# Foundamental Course — Week 5 Capstone Practice: Local inference benchmarking (Ollama)

This notebook is a guided mini-capstone. Your goal is to produce **benchmark artifacts + written conclusions** comparing local models.

## What success looks like

- You benchmark **2+ models** on a **consistent prompt set** (suggested: 10–20 prompts).
- You save results to disk under:
  - `output/week_05_bench/results.json`
- You can answer:
  - best model for speed
  - best model for quality
  - major failure modes (timeouts, low-quality outputs, format failures)

## References (docs)
- Ollama (official): https://ollama.com/
- Ollama GitHub (docs): https://github.com/ollama/ollama
- Python `time` (official): https://docs.python.org/3/library/time.html
- `requests` (official docs): https://requests.readthedocs.io/

## Setup

This assumes you have Ollama running locally.

Checklist:

- `ollama --version` works
- `ollama serve` is running
- `ollama list` shows at least 2 models (pull more if needed)

Default endpoint:

- `http://localhost:11434`

If the endpoint is different, update `OLLAMA_BASE_URL`.

### Checkpoint

After you run the health check cell below, you should see a list of available model names.

In [None]:
import json
import time
from dataclasses import dataclass
from typing import List, Dict, Any

import requests


In [None]:
OLLAMA_BASE_URL = 'http://localhost:11434'
GENERATE_URL = f'{OLLAMA_BASE_URL}/api/generate'
GENERATE_URL


## Step 1: Define a benchmark set (run after Step 0 health check)

Keep your benchmark **small and consistent** so model comparisons are fair.

Suggested prompt categories (mix at least 2–3 per category):

- JSON extraction (format adherence)
- summarization (faithfulness)
- short instruction following

Start with 3 prompts to verify the loop works.
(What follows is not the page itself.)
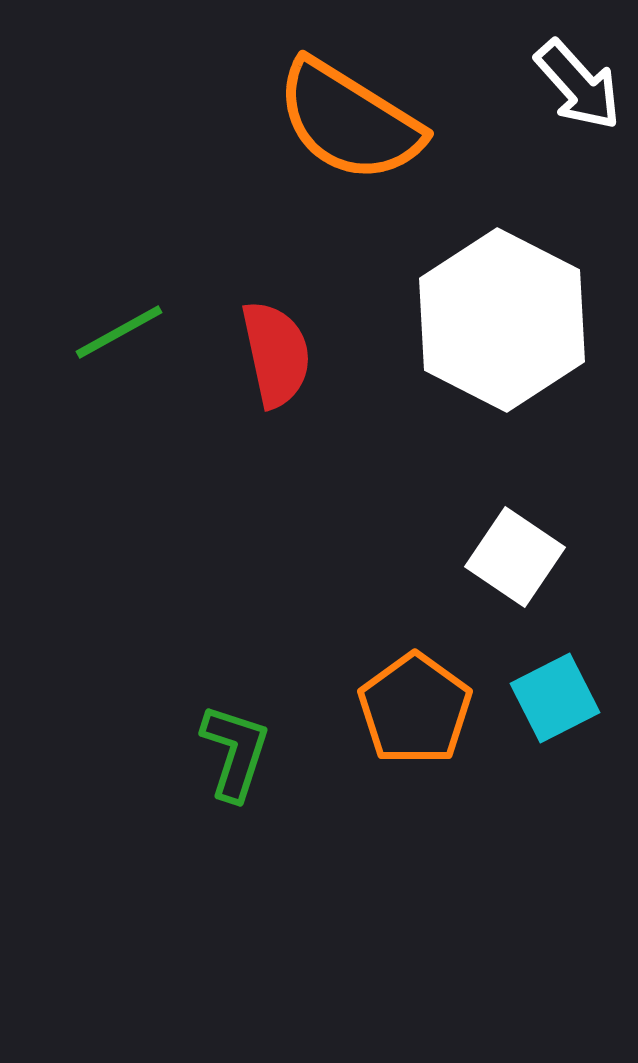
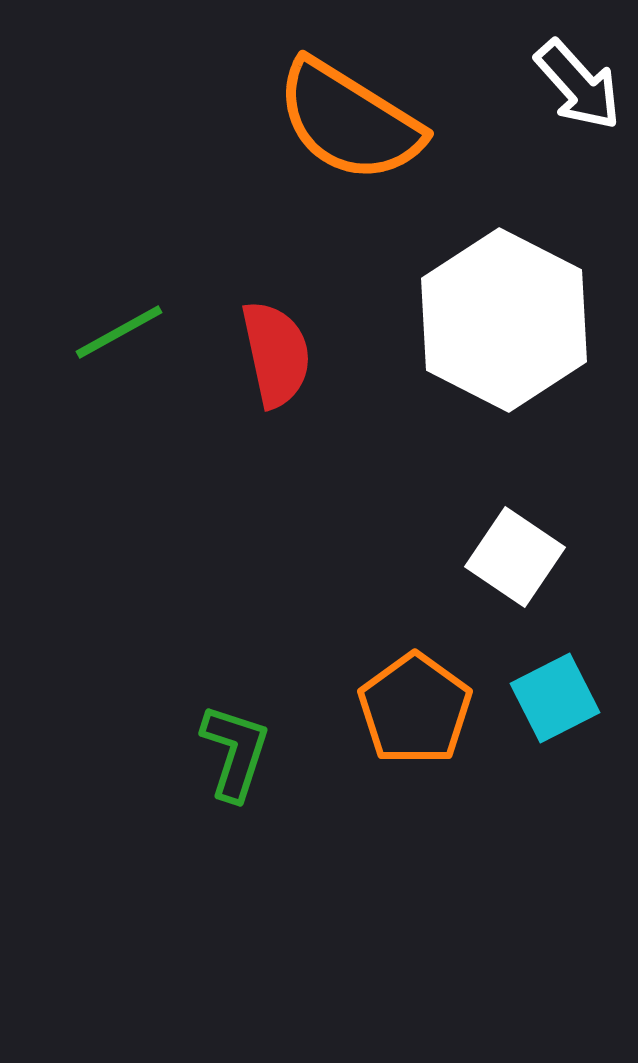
white hexagon: moved 2 px right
Then scale to 10–20 prompts.

In [None]:
PROMPTS = [
    # Start small (3 prompts) to validate the benchmark loop works.
    "Summarize: Local inference trades API cost for hardware constraints.",
    "Extract as JSON with keys {name, email} from: John Doe (john@example.com).",
    "Write 3 bullets: pros/cons of local inference.",
]

# TODO: choose 2–3 models you have pulled (see the health check output / `ollama list`).
# Tip: include at least one smaller/faster model and one larger/slower model.
MODELS = []

PROMPTS

## Step 0: Health check (run this first)

If this fails, fix Ollama first before debugging your benchmark code.

In [None]:
from pathlib import Path

TAGS_URL = f"{OLLAMA_BASE_URL}/api/tags"

try:
    resp = requests.get(TAGS_URL, timeout=2.0)
    resp.raise_for_status()
    tags = resp.json()
    AVAILABLE_MODELS = [m.get("name") for m in tags.get("models", []) if m.get("name")]
    print("ollama_ok=True")
    print("available_models=", AVAILABLE_MODELS)
except Exception as e:
    AVAILABLE_MODELS = []
    print("ollama_ok=False")
    print("error=", type(e).__name__, str(e))
    print("Next steps:")
    print("- Start server: ollama serve")
    print("- Pull a model: ollama pull <model>")
    print("- Confirm: ollama list")

## Ollama generate call

We call the HTTP API and measure latency.
If you get connection errors, confirm Ollama is running and your model name is correct.


In [None]:
def ollama_generate(model: str, prompt: str, *, timeout_s: float = 60.0) -> Dict[str, Any]:
    payload = {
        'model': model,
        'prompt': prompt,
        'stream': False,
    }
    resp = requests.post(GENERATE_URL, json=payload, timeout=timeout_s)
    resp.raise_for_status()
    return resp.json()


## Benchmark loop (starter)

Stores latency and a small output sample for later inspection.


In [None]:
# Auto-fill MODELS (so the notebook can run end-to-end)
# For the assignment, you should still choose MODELS yourself.
if not MODELS:
    try:
        MODELS = AVAILABLE_MODELS[:2]
    except Exception:
        MODELS = []

if not MODELS:
    print("No MODELS selected.")
    print("Next steps:")
    print("- Ensure you pulled at least one model: ollama pull <model>")
    print("- Set MODELS = [...] to model names shown by the health check / ollama list")

results = []
for model in MODELS:
    for prompt in PROMPTS:
        t0 = time.time()
        try:
            out = ollama_generate(model, prompt)
            ok = True
            text = out.get('response', '')
        except Exception as e:
            ok = False
            text = f'ERROR: {type(e).__name__}: {e}'
        latency_ms = int((time.time() - t0) * 1000)
        results.append({
            'model': model,
            'prompt': prompt,
            'ok': ok,
            'latency_ms': latency_ms,
            'output_preview': text[:400],
        })

results

## Step 3: Save artifacts

Write a single `results.json` file so you can review quality later and share evidence.

### Checkpoint

After running the next cell, you should have:

- `output/week_05_bench/results.json`

In [None]:
OUT_DIR = Path("output/week_05_bench")
OUT_DIR.mkdir(parents=True, exist_ok=True)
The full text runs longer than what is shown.